Ode ad Andrés Iniesta

Un giovane iniesta con la maglia blaugrana (foto: Wikimedia Commons)

Prima di scrivere questo pezzo ho dovuto riguardare almeno una decina di video Youtube su Andrés Iniesta. Da quando ancora aveva i capelli fino alla sua evidente stempiatura. Sì perché purtroppo noi italiani non è che siamo così amanti del Liga spagnola che, in collaborazione con la Premier League, ci ha scippato il primato di campionato più bello del mondo. E purtroppo solo con poche partite di Champions League non si riesce a cogliere quello che è Andrés Iniesta.

Iniesta ha giocato insieme a dei fenomeni veri. Messi, Ronaldinho, Xavi, Neymar. A volte la sua stella è stata un po’ nascosta da questi funamboli, da Pep Guardiola e dal mitico tiki-taka di cui pur Andrés è stato uno dei principali interpreti e artefici. Ma gli anni sono passati e lui è stato la costante.

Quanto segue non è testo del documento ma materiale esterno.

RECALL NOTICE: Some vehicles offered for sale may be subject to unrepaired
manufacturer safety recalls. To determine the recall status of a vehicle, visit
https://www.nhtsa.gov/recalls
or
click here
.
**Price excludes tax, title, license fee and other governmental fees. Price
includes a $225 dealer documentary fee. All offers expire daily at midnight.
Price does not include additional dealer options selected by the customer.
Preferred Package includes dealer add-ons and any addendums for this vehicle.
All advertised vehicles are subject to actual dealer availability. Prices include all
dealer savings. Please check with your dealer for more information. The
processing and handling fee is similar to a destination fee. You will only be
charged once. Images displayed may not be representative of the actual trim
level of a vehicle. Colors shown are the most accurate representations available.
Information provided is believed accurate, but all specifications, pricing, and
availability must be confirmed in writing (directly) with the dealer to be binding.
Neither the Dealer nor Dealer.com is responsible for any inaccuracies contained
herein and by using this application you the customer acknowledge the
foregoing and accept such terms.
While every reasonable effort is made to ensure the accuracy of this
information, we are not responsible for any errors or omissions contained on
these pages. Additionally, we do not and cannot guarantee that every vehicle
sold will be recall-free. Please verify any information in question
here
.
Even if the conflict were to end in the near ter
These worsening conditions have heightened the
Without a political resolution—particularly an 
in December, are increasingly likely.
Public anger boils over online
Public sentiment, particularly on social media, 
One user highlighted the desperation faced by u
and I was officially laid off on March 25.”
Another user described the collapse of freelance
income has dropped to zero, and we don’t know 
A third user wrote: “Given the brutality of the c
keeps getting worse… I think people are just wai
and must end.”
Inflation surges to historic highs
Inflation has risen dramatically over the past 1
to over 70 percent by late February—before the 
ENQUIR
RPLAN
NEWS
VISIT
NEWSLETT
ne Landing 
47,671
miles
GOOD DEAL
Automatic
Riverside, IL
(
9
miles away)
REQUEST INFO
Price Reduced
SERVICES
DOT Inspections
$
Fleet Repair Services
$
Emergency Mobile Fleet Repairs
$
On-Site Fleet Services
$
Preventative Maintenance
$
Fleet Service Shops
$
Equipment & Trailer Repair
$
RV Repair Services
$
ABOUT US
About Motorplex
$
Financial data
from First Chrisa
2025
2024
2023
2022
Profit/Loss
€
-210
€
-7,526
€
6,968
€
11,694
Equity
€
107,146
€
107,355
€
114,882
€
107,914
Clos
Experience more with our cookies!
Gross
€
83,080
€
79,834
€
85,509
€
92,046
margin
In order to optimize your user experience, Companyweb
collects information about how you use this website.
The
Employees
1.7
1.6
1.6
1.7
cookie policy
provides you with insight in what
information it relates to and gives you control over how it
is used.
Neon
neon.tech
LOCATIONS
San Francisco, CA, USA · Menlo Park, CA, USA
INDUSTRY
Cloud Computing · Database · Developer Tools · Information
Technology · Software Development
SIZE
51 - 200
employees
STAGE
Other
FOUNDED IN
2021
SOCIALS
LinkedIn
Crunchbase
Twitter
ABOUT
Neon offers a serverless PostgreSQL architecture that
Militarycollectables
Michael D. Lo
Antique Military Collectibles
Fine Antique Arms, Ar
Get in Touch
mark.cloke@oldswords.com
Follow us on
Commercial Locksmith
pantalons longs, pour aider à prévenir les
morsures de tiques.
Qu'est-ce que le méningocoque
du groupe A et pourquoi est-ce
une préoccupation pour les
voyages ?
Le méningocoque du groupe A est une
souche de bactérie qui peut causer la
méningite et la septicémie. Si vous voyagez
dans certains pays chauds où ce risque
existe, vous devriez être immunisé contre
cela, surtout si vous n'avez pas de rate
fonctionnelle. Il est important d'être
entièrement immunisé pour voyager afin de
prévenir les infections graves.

Andrés Iniesta con le furie rosse, contro il Chile (foto: Wikimedia Commons)

Tiki Taka

Già, il tiki-taka. Ora va di moda snobbarlo. “Preferisco una squadra concreta”, si sente dire. Stronzate. Il tiki-taka è stata goduria pura. Quantomeno per i tifosi del Barça. Avrei pagato e pagherei ancora, come credo tutti i tifosi del mondo, per vedere la mia squadra dimostrare la propria superiorità ovunque e comunque con una semplicità pacifica, vicina all’arroganza. Poetica. Cercate tiki-taka su Youtube e guardate lui. Iniesta e Xavi Hernandez sono il tiki-taka. Non sbagliano un passaggio: interno, esterno, tacco, testa. Tacco. Di prima. Tacco. Tiki. Taka. Gol.

Tiki-Taka Trio

L’illusionista

Qualche anno fa e prima di conoscerlo bene mi chiedevo perché il soprannome di Andrés fosse l’Illusionista. Non mi sembrava un fenomeno all’altezza dei già citati funamboli (povero me…). Riguardando questi video me lo sono ricordato, il perché. Da una parte letteralmente fa scomparire sempre il pallone dalla portata di qualsiasi avversario. Dall’altra si inventa effettivamente degli spazi che prima non c’erano, o nessuno vedeva. Davvero la palla diventa come un coniglio: a volte te la nasconde nel suo cilindro, a volte te la fa trovare dove non ti sembra possibile che sia. E tutto è facile quando ha la palla lui, per questo non lo noti, come ha descritto perfettamente il compagno Messi:

Fa tutto bene, con semplicità. A volte sembra non stia facendo niente, invece fa tutto. Tutto è diverso con Andrés. La cosa più difficile nel calcio è far sembrare tutto semplice, naturale. Questo è Andrés. (Lionel Messi)

La Roja

Sì, c’è un motivo se la Spagna ha vissuto il suo momento d’oro proprio con Andrès. Pensateci. Nell’era del tiki-taka come mai l’Argentina di Messi non ha vinto niente? Non era lui il fenomeno dei fenomeni? Eppure la Spagna si è portata a casa 2 Campionati d’Europa e il Mondiale del 2010. E l’Argentina di Leo? Zero tituli. Ah, vi ricordate di chi è stato il gol decisivo di quel Campionato del Mondo? Esatto: Don Andrès.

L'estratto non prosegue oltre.